======== Dataset extract

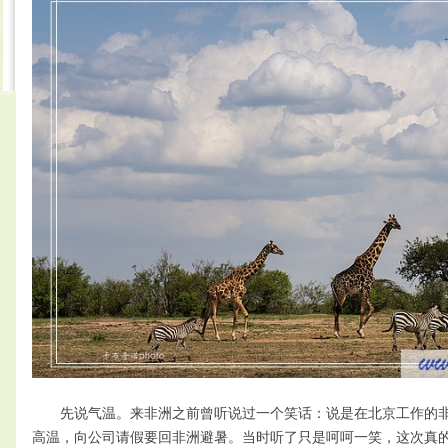
先说气温。来非洲之前曾听说过一个笑话：说是在北京工作的非
高温，向公司请假要回非洲避暑。当时听了只是呵呵一笑，这次真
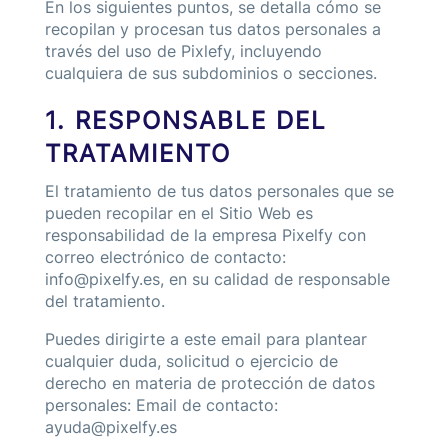
En los siguientes puntos, se detalla cómo se
recopilan y procesan tus datos personales a
través del uso de Pixlefy, incluyendo
cualquiera de sus subdominios o secciones.
1. RESPONSABLE DEL
TRATAMIENTO
El tratamiento de tus datos personales que se
pueden recopilar en el Sitio Web es
responsabilidad de la empresa Pixelfy con
correo electrónico de contacto:
info@pixelfy.es, en su calidad de responsable
del tratamiento.
Puedes dirigirte a este email para plantear
cualquier duda, solicitud o ejercicio de
derecho en materia de protección de datos
personales: Email de contacto:
ayuda@pixelfy.es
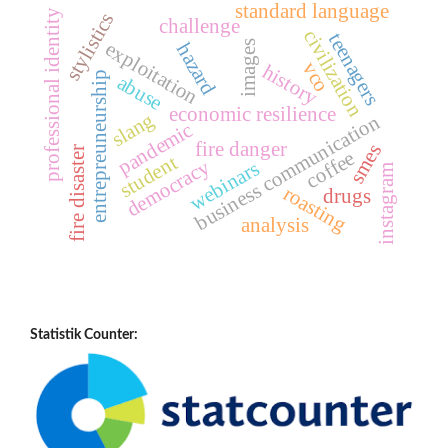
standard language
professional identity
stylistics
challenge
civilization
teenagers
exploitation
images
hazard
vco
history
entrepreuneurship
abuse
economic resilience
slang
business communication
pandemic
fire danger
smes
fire disaster
coffee
student
democracy
webinars
instagram
roasting
drugs
analysis
Statistik Counter:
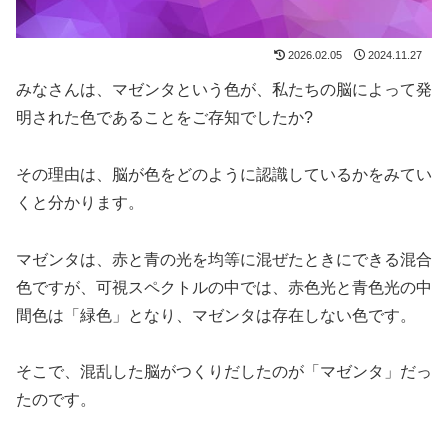
2026.02.05
2024.11.27
みなさんは、マゼンタという色が、私たちの脳によって発
明された色であることをご存知でしたか?
その理由は、脳が色をどのように認識しているかをみてい
くと分かります。
マゼンタは、赤と青の光を均等に混ぜたときにできる混合
色ですが、可視スペクトルの中では、赤色光と青色光の中
間色は「緑色」となり、マゼンタは存在しない色です。
そこで、混乱した脳がつくりだしたのが「マゼンタ」だっ
たのです。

================

Omitting all images, retype each line of the records precisely.

**Solution to the exercise**
先说气温。来非洲之前曾听说过一个笑话：说是在北京工作的非
高温，向公司请假要回非洲避暑。当时听了只是呵呵一笑，这次真
En los siguientes puntos, se detalla cómo se
recopilan y procesan tus datos personales a
través del uso de Pixlefy, incluyendo
cualquiera de sus subdominios o secciones.
1. RESPONSABLE DEL
TRATAMIENTO
El tratamiento de tus datos personales que se
pueden recopilar en el Sitio Web es
responsabilidad de la empresa Pixelfy con
correo electrónico de contacto:
info@pixelfy.es, en su calidad de responsable
del tratamiento.
Puedes dirigirte a este email para plantear
cualquier duda, solicitud o ejercicio de
derecho en materia de protección de datos
personales: Email de contacto:
ayuda@pixelfy.es
standard language
professional identity
stylistics
challenge
civilization
teenagers
exploitation
images
hazard
vco
history
entrepreuneurship
abuse
economic resilience
slang
business communication
pandemic
fire danger
smes
fire disaster
coffee
student
democracy
webinars
instagram
roasting
drugs
analysis
Statistik Counter:
2026.02.05
2024.11.27
みなさんは、マゼンタという色が、私たちの脳によって発
明された色であることをご存知でしたか?
その理由は、脳が色をどのように認識しているかをみてい
くと分かります。
マゼンタは、赤と青の光を均等に混ぜたときにできる混合
色ですが、可視スペクトルの中では、赤色光と青色光の中
間色は「緑色」となり、マゼンタは存在しない色です。
そこで、混乱した脳がつくりだしたのが「マゼンタ」だっ
たのです。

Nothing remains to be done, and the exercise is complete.